James no está en casa

Constanza Martínez Camacho

ILUSTRACIÓN DE PORTADA
Roger Icaza

III PREMIO DE LITERATURA INFANTIL EL BARCO DE VAPOR — BIBLIOTECA LUIS ÁNGEL ARANGO, 2010

 

 

 

 

 

A mi hijo Gabriel, por su seria convicción de creador de ensueños.

1 James está en casa… pero ¿quién es James?

 

¡Quién iba a pensar que una vieja lavadora iba a ser la responsable de toda esta historia! Honestamente, cuando llegó a mi casa, en un camión de mudanzas que parecía fabricado muchos años antes de Cristo, no imaginé que cambiaría nuestras vidas para siempre. Era una caja cuadrada gigantesca, de color verde crema, llena de hojas secas, lianas, musgos, líquenes, caracoles, babosas, insectos, larvas y otros moluscos dignos de figurar en mi libro de Ciencias.

Cuando el ayudante del camión la descargó en el centro de la cocina, pensé que mi Ma había enloquecido por tantas vibraciones musicales en su cabeza. Para los que no la conocen, mi Ma es cantante de ópera y pasa el tiempo entre el salón de clase, el teatro y nuestro pequeño apartamento. Podía ser que de tanto cantar en tonos tan agudos, su cabeza sufriera algún daño.

—¿Estás segura de que “esa cosa” funciona? —le pregunté.

—Es una ganga que nos dio la Señora Doyle —me respondió algo contrariada—. Agradece que tenemos lavadora y no volveremos a llevar la ropa a donde tus abuelos.

Como sé cuándo no conviene discutir con mi mamá porque se pone muy susceptible, decidí seguirle la cuerda mientras le pasaba la emoción de la nueva compra. Además, tenía razón; llevar la ropa a casa de mis abuelos era una tarea que yo prefería no hacer. No era agradable mostrar mi ropa interior a todo el barrio, ni que las niñas del conjunto conocieran el estado de mis medias después de una clase de gimnasia, así que comencé a aceptar que la compra de la lavadora era lo mejor que nos podría pasar… Claro, después de la obtención del horno microondas.

Al parecer íbamos a tener que limpiarla... sin guantes.

—¡Guácala! Esta lavadora debería pasar por el Jardín Botánico antes de venir a nuestra casa —le dije con cierto asco—. Contiene todas las especies de animales de jardín que existen. Hasta ratones tendrá...

—No seas tan exagerado —replicó mi Ma—. ¿Cuántas veces te he dicho que no hables mal de nuestras cosas? Es cierto que está un poquito abandonada, pero ya verás cómo va a quedar cuando la limpiemos… Y hablando de limpiar, voy a buscar unos trapos…
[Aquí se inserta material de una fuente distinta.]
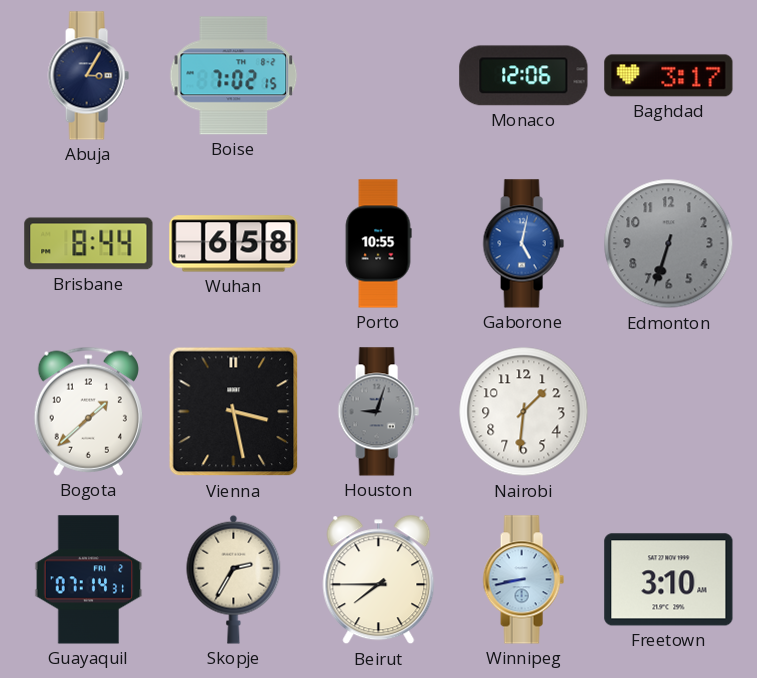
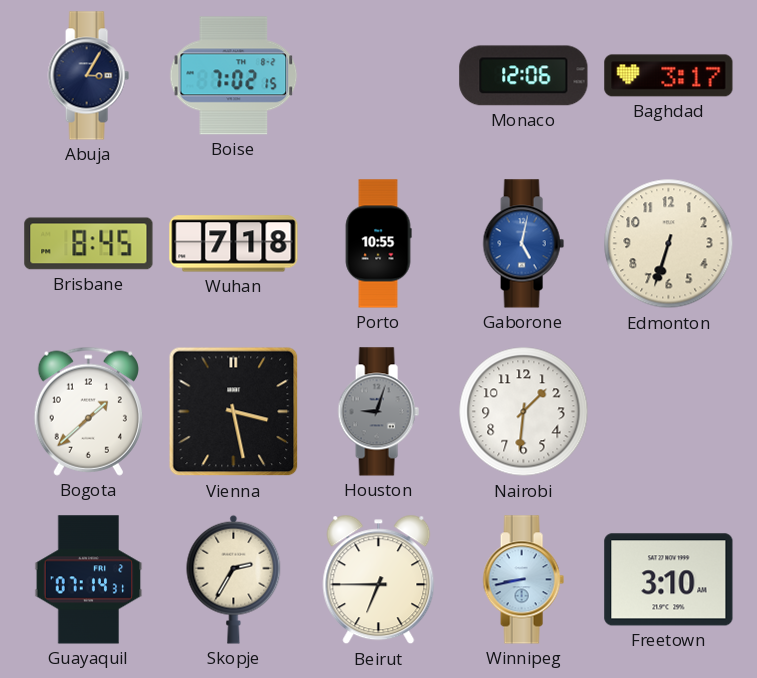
Brisbane: 8:44 -> 8:45
Wuhan: 6:58 -> 7:18
Edmonton dial: grey -> cream
Beirut: 7:45 -> 6:45
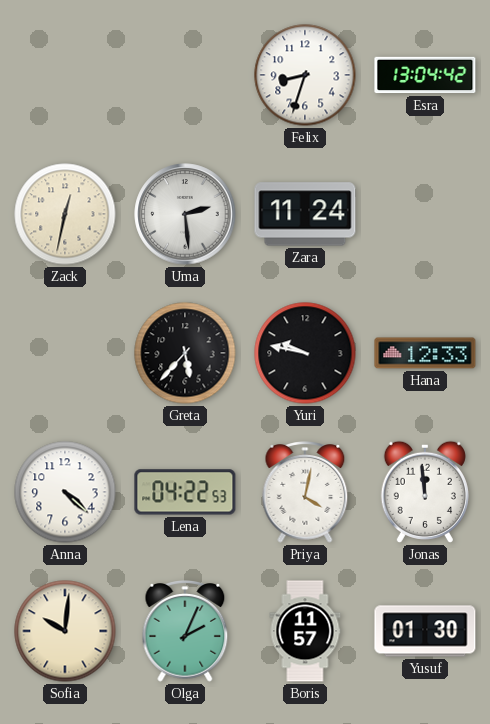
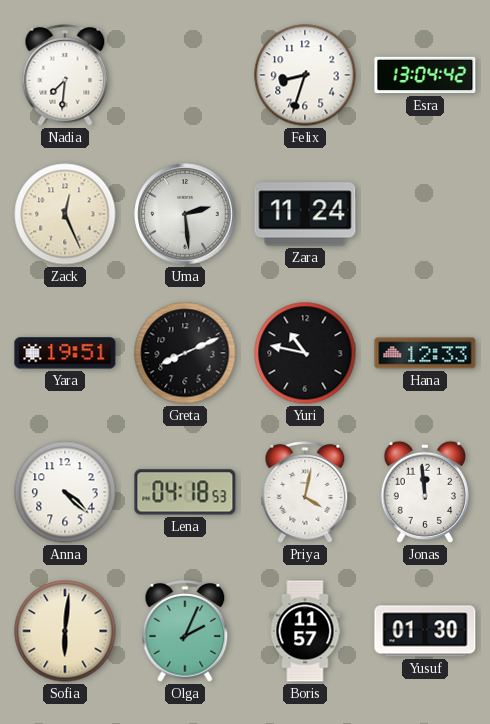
Nadia: none -> 7:31
Zack: 12:32 -> 12:26
Yara: none -> 19:51
Greta: 5:37 -> 8:11
Yuri: 9:47 -> 10:47
Lena: 04:22 -> 04:18
Sofia: 10:01 -> 6:01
De manera que las opciones eran: ayudarla a limpiar el armatoste o apuntarme a un sermón de dos horas que no iba a llevarnos a nada, o quizás peor, que me iba a enviar castigado directamente al cuarto.

En eso pensaba cuando mi mamá reapareció con un par de camisetas viejas, un brilla-metales y un desinfectante: —Yo me encargo de la parte delantera y tú de los lados, mi amor —dijo, mientras me alcanzaba una camiseta y el tarro de brilla-metales—. Apurémonos porque no tengo mucho tiempo.

Yo pensaba: “Quién pudiera sacarme de este rollo. Ojalá apareciera un mayordomo o una ama de llaves, así como en las películas, alguien que me sacuda los caracoles y babosas que suben por mi pierna. Dios, si existes, sálvame de limpiar esta máquina del mugre, por favor”. Pero ni la vida es igual a las películas ni Dios se ocupa de hacer nuestros deberes, así que resignado comencé a pasar el trozo de camiseta vieja por la superficie de la lavadora.

Lo que sucedió después nos dejó perplejos: a medida que limpiábamos la máquina, la cubierta se iba calentando. Era como si la máquina… ¡estuviera viva! Pensé que podría ser el sol que entraba por la ventana, pero de pronto, para mayor sorpresa, escuchamos unos golpes que venían de dentro: ¡Toc, toc, toc! Mi Ma y yo quedamos paralizados. ¡Toc, toc, toc!

—¡Las ánimas del purgatorio! —logró decir, presa del miedo—. Recemos mijito, que vienen por nosotros.

Yo me arrodillé y empecé a rezar el Padrenuestro, cuando vi que la tapa de la lavadora comenzó a abrirse sola… Entonces apreté los ojos muy fuerte y recé más duro para que lo que saliera no nos comiera vivos.

Si no lo hubiera visto con mis propios ojos, no lo creería: de la máquina emergió la cabeza canosa de un anciano y, poco a poco, el cuerpo largo y espigado de alguien parecido a un mesero elegante, que usaba un gracioso lente en su ojo derecho.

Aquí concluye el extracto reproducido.